The film relates the relationship between two Americans living in Vienna – American psychiatrist and teacher Alex (Art Garfunkel) and a fragile young woman named Milena (Theresa Russell). What begins as an affair – Milena’s already married to Denholm Elliott’s Stefan – gradually morphs into obsession and, finally, some quite stomach-churning revelations.
As you’ve probably already gathered, Bad Timing didn’t exactly go down well at the time of its release. The film was given an X-rating, which meant that few people got to see it, and so Roeg’s handiwork wasn’t really given a chance to shine until it was released as part of the Criterion Collection in 2005.
Viewed today, it’s easier to appreciate just how great Russell’s performance is, how brave Garfunkel was in taking on the role of such an unsympathetic character (an understatement, to say the least) and just how precise Roeg’s direction is. Still shocking even in 2015, Bad Timing is arguably among the Roeg’s best movies.
2. Angel Heart (1987)
An unholy pall hangs over Alan Parker’s thriller, set in mid-50s New York and New Orleans. Dishevelled private eye Harry Angel (Mickey Rourke) is hired by long fingernailed, dapper gentleman Louis Cypher (Robert De Niro) to locate a missing singer named Johnny Favourite. Harry’s investigations take in voodoo, mental asylums and Faustian pacts, all building to an unforgettably dark conclusion. Rourke has seldom been better, even in his Wrestler-driven renaissance a few years back, and De Niro is coldly sinister in his brief yet important role.
Angel Heart is also a great-looking film, all intense light and shade, sweating foreheads and scary silhouettes. It’s a triumph of style and gradually-building dread. The film also sparked a bit of controversy on release for its claret-spattered love scene between Rourke and ex-Cosby Show actress Lisa Bonet.

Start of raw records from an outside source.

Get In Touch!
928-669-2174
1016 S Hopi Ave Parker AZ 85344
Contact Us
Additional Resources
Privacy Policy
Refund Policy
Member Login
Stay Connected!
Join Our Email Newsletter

But it’s a terrific film from Parker, who writes and directs, and all the more powerful for its focus on suspense and atmosphere rather than out-and-out horror.

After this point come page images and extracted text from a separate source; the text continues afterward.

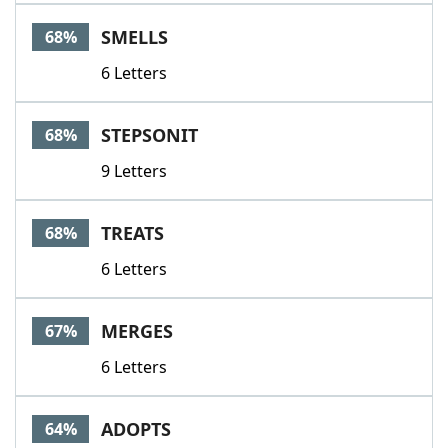
SMELLS
68%
6 Letters
STEPSONIT
68%
9 Letters
TREATS
68%
6 Letters
MERGES
67%
6 Letters
ADOPTS
64%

1. The Last Seduction (1994)
Just one year after he made the great neo-noir Red Rock West, director John Dahl returned with the steamy and similarly noirish Last Seduction in 1994. Inverting the formula found in most thrillers, Linda Fiorentina’s femme fatale is the central character rather than a distant enigma.
Fiorentina plays Bridget, a New Yorker who makes off with a large slab of her husband’s drug money and spends the rest of the film alternately seducing and running psychological rings around the rest of the male cast. Bill Pullman plays the husband while a young Peter Berg (later of Friday Night Lights and Battleship directorial fame) plays a schmoe who falls for Bridget’s subtle manipulation.
Riveting from beginning to end, The Last Seduction is raunchy, superbly acted and engrossing from beginning to end. And key to it all is Fiorentino – a sorely underused actress who brings all her talent to bear on a mesmerisingly smart, scary character. As erotic thrillers go, The Last Seduction is one of the few that manages to transcend the inherent pulpiness of its genre. It’s a classic of its kind.
Knock Knock is out on the 26th June in the UK.